Oil rallied Tuesday, rebounding more than 10 percent to settle at $34.36. However, it wasn’t enough to quell fears of sweeping spending cuts and mass layoffs that seem all but certain. Many shale companies can turn a profit at $50 a barrel oil, but they cannot survive $30 a barrel oil without drastic cuts to production and staff, analysts said.
Marathon on Tuesday said it will immediately reduce its capital spending plan to $1.9 billion from $2.4 billion.
The oil and gas producer also said it plans to suspend all drilling operations in Oklahoma and reduce drilling activity in the Northern Delaware basin in New Mexico. The company has three oil rigs and one fracking crew in Oklahoma, and four oil rigs and one fracking crew in the Northern Delaware Basin.
Midland-based Diamondback Energy said it would reduce the number of drilling rigs in the Permian Basin of West Texas to 18, down from 20, and Austin-based Parsley Energy said it would reduce its Permian rigs to 12, down from 15.

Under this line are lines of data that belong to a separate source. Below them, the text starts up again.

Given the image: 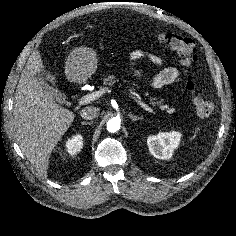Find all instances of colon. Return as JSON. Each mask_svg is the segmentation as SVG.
<instances>
[{
  "instance_id": "5ec220e1",
  "label": "colon",
  "mask_w": 236,
  "mask_h": 236,
  "mask_svg": "<svg viewBox=\"0 0 236 236\" xmlns=\"http://www.w3.org/2000/svg\"><path fill=\"white\" fill-rule=\"evenodd\" d=\"M147 34L159 44L175 51L181 57L182 65L185 68L190 69L196 62V47L191 39L175 33L148 31ZM186 89L191 95V100L197 115L201 118L210 117L213 113L214 106L198 93L195 81L188 80L186 82Z\"/></svg>"
}]
</instances>
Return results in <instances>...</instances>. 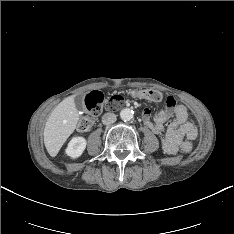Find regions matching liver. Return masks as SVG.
Listing matches in <instances>:
<instances>
[{
    "mask_svg": "<svg viewBox=\"0 0 234 234\" xmlns=\"http://www.w3.org/2000/svg\"><path fill=\"white\" fill-rule=\"evenodd\" d=\"M74 97L71 95L61 101L46 121L43 133L44 144L52 157L57 155L77 126L79 114Z\"/></svg>",
    "mask_w": 234,
    "mask_h": 234,
    "instance_id": "1",
    "label": "liver"
}]
</instances>
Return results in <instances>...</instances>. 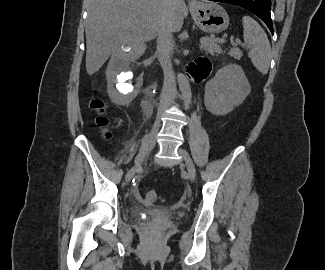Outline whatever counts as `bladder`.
Masks as SVG:
<instances>
[{"label":"bladder","instance_id":"bladder-1","mask_svg":"<svg viewBox=\"0 0 325 270\" xmlns=\"http://www.w3.org/2000/svg\"><path fill=\"white\" fill-rule=\"evenodd\" d=\"M152 214H153V215H165L166 212H164V211H159V210H154V211H152Z\"/></svg>","mask_w":325,"mask_h":270}]
</instances>
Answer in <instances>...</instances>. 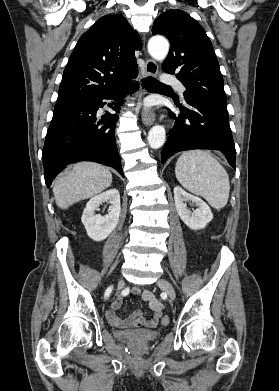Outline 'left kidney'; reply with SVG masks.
Masks as SVG:
<instances>
[{
	"label": "left kidney",
	"instance_id": "left-kidney-1",
	"mask_svg": "<svg viewBox=\"0 0 279 391\" xmlns=\"http://www.w3.org/2000/svg\"><path fill=\"white\" fill-rule=\"evenodd\" d=\"M174 200L181 220L193 230L203 229L213 219L210 207L201 198L189 194L180 186L174 188ZM195 203L197 208L193 211L187 208V203Z\"/></svg>",
	"mask_w": 279,
	"mask_h": 391
}]
</instances>
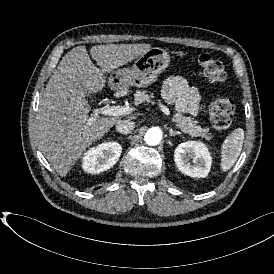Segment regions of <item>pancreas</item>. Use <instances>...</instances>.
Returning a JSON list of instances; mask_svg holds the SVG:
<instances>
[{
  "instance_id": "pancreas-1",
  "label": "pancreas",
  "mask_w": 274,
  "mask_h": 274,
  "mask_svg": "<svg viewBox=\"0 0 274 274\" xmlns=\"http://www.w3.org/2000/svg\"><path fill=\"white\" fill-rule=\"evenodd\" d=\"M135 101L136 103L152 102L153 98L151 95L147 94V91L137 90ZM173 120L175 121V126L190 137H203L206 141L213 137L209 128H203L198 124V120H195L190 116H184L182 113L177 112L173 114Z\"/></svg>"
}]
</instances>
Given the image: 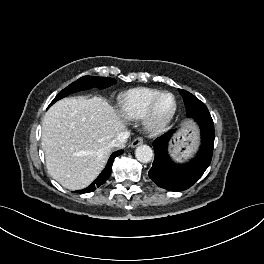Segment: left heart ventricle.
Returning <instances> with one entry per match:
<instances>
[{"label": "left heart ventricle", "mask_w": 264, "mask_h": 264, "mask_svg": "<svg viewBox=\"0 0 264 264\" xmlns=\"http://www.w3.org/2000/svg\"><path fill=\"white\" fill-rule=\"evenodd\" d=\"M173 108V99L170 96H167L162 99L158 106V114L164 116L168 114Z\"/></svg>", "instance_id": "b2bd125f"}]
</instances>
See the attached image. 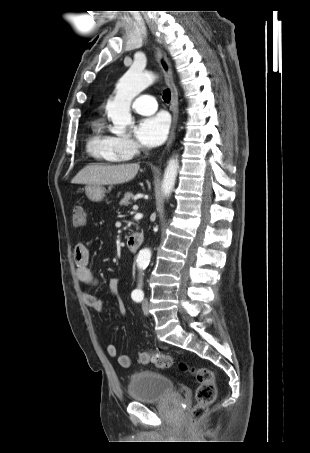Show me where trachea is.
Masks as SVG:
<instances>
[{"instance_id":"trachea-1","label":"trachea","mask_w":310,"mask_h":453,"mask_svg":"<svg viewBox=\"0 0 310 453\" xmlns=\"http://www.w3.org/2000/svg\"><path fill=\"white\" fill-rule=\"evenodd\" d=\"M170 98H171V92H170L169 89H166V90L163 92V99H164L165 102L169 103Z\"/></svg>"}]
</instances>
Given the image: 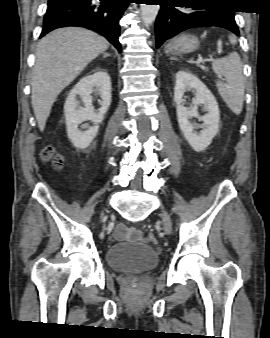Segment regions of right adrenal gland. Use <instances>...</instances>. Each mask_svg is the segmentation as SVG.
I'll return each instance as SVG.
<instances>
[{
  "instance_id": "obj_1",
  "label": "right adrenal gland",
  "mask_w": 270,
  "mask_h": 338,
  "mask_svg": "<svg viewBox=\"0 0 270 338\" xmlns=\"http://www.w3.org/2000/svg\"><path fill=\"white\" fill-rule=\"evenodd\" d=\"M109 56H110L109 53H104V55H103L104 58H105V57H109Z\"/></svg>"
}]
</instances>
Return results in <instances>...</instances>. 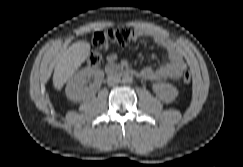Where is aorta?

Oxy on Tuesday said it will reduce capital spending this year to about $3.6 billion from a budgeted $5.3 billion. The Houston oil and gas producer also reduced its quarterly dividend for the first time in 30 years, slashing shareholder payouts to 11 cents, down 86 percent from a previously announced 79 cents.
“Due to the sharp decline in global commodity prices, we are taking actions that will strengthen our balance sheet and continue to reduce debt,” CEO Vicki Hollub said in a statement.
The move comes less than two weeks after Hollub reassured Wall Street analysts and investors that Oxy would maintain its dividend payment, calling it “one of the defining characteristics of our company” and its most important priority after maintaining operations. Oxy has sought to preserve healthy dividends after its $38 billion acquisition of The Woodlands-based Anadarko.
“Leveraging up to buy Anadarko couldn’t have happened at a worse time given the oil price crash,” said Leo Mariani, a senior equity analyst at KeyBank. “One of the big plans to pay off the debt was asset sales. At this point, asset sales will be extremely challenging.”
Faced with a choice between continuing to pay sizable dividends or pay down its massive debt amid declining revenue from lower-than-expected oil prices, Oxy decided to do the latter. Its dividend and spending cuts will allow the company to break even if U.S. crude prices remain near $30 per barrel.
Mariani said he wasn’t surprised Oxy would reduce its dividend.
“The market has been anticipating dividends would be cut in half,” Mariani said. “Honestly, it’s a good thing. It would help them improve their balance sheet quicker.”